*** Provided entries Section Begins ***

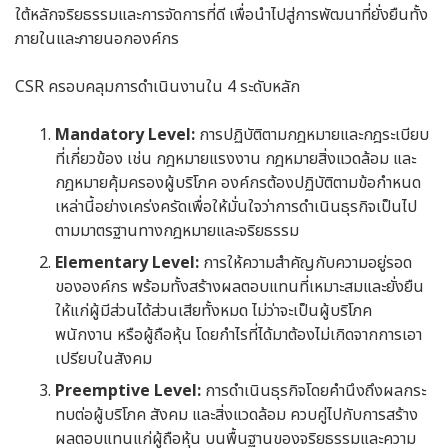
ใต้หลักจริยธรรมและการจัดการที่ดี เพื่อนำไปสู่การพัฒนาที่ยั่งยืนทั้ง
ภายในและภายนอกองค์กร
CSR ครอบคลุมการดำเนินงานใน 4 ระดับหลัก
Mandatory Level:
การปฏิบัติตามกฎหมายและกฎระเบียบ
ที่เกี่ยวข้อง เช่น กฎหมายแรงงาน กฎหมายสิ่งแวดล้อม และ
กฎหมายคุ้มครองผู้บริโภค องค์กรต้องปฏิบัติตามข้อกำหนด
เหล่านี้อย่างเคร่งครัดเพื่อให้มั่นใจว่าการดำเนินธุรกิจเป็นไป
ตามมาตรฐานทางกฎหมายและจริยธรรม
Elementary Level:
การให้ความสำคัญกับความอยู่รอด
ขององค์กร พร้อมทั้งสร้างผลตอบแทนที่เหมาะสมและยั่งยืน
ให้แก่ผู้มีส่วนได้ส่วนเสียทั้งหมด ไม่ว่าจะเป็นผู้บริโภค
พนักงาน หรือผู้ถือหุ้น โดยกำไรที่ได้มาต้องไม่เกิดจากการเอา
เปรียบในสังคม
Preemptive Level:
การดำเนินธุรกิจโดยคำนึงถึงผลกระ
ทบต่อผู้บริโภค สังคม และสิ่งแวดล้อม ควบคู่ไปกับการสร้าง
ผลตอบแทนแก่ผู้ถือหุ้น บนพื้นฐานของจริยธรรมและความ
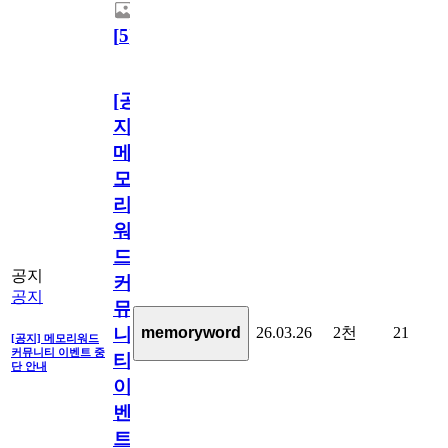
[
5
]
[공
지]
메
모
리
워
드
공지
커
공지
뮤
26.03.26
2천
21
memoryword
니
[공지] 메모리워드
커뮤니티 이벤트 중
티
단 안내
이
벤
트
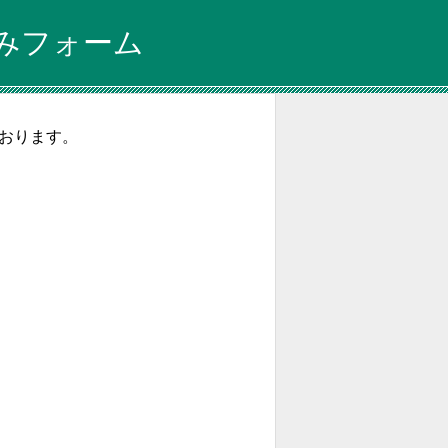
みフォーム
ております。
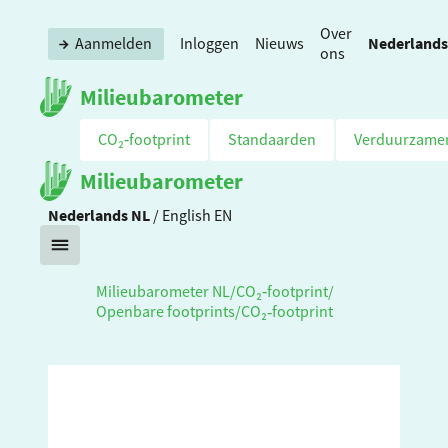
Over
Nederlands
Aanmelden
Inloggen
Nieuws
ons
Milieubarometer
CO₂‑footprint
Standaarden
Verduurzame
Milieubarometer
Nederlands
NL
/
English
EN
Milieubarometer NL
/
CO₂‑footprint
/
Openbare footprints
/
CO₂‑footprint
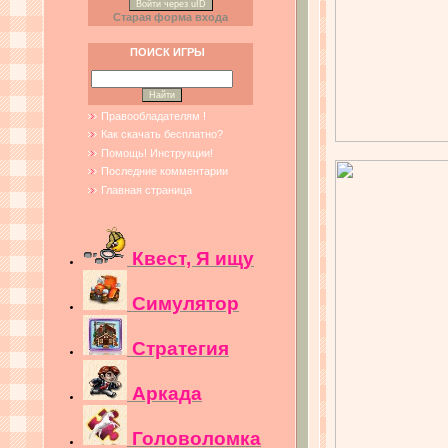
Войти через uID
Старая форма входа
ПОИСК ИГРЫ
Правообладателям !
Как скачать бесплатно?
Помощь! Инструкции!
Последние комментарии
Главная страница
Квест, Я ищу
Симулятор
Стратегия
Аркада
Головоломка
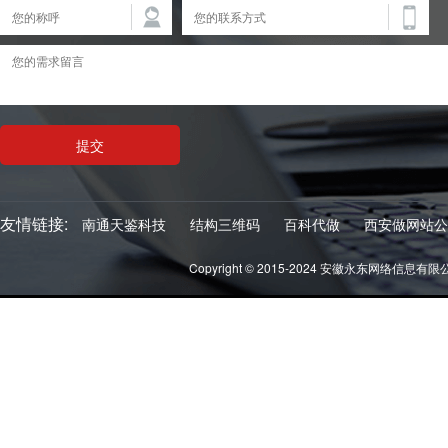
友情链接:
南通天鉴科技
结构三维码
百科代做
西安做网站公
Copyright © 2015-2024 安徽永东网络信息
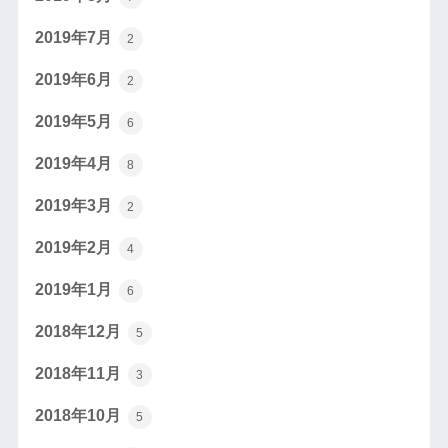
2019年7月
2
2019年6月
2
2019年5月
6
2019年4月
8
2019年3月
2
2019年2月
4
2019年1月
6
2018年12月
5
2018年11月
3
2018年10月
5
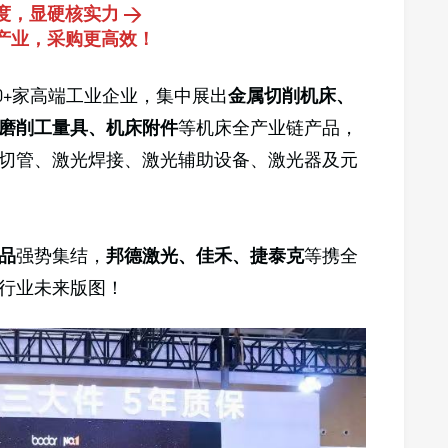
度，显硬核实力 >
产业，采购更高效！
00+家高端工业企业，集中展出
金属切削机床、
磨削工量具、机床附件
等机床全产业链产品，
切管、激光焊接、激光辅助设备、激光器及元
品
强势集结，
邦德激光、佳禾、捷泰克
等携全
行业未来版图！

*** Provided entries Section Ends ***
*** Provided entries Section Begins ***

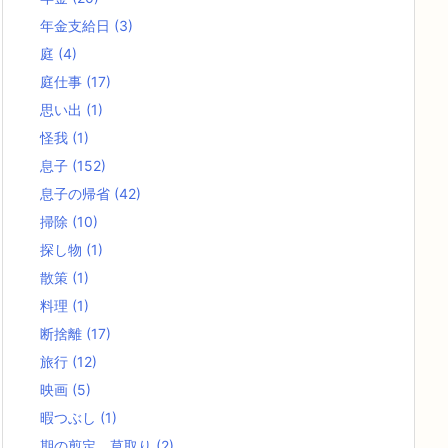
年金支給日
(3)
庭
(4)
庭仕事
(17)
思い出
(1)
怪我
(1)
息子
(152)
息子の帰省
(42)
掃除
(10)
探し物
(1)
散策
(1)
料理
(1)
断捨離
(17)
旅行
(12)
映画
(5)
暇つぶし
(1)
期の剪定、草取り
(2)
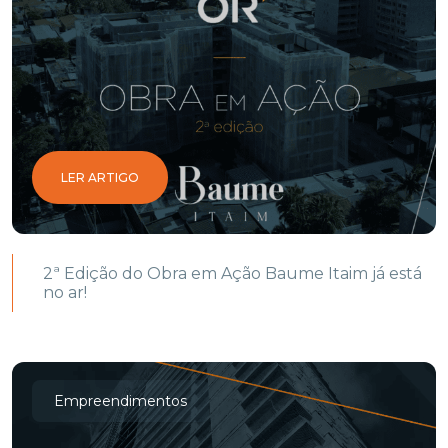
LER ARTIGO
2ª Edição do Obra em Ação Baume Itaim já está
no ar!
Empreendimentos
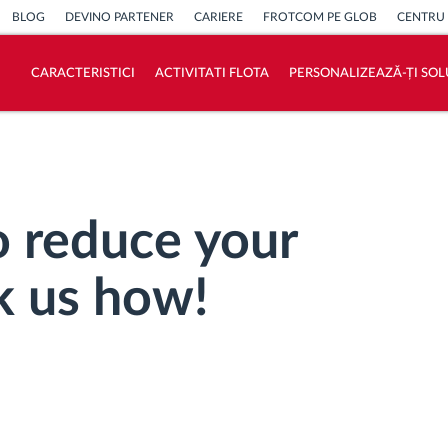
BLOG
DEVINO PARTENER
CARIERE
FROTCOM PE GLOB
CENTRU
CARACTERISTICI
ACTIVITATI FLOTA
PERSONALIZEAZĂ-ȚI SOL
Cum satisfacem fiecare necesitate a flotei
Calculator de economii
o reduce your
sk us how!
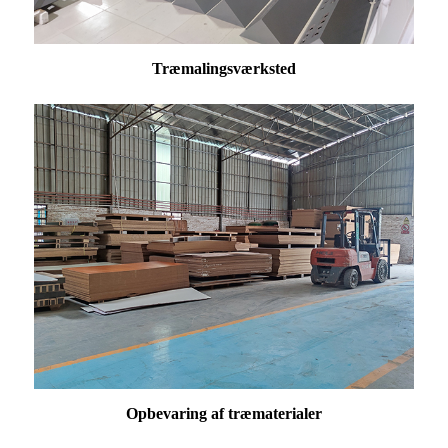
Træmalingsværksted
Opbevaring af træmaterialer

*** Provided entries Section Ends ***

**Work instructions:** Report each line of the records that holds the word "Level".

**Task answer:**
Mandatory Level:
Elementary Level:
Preemptive Level:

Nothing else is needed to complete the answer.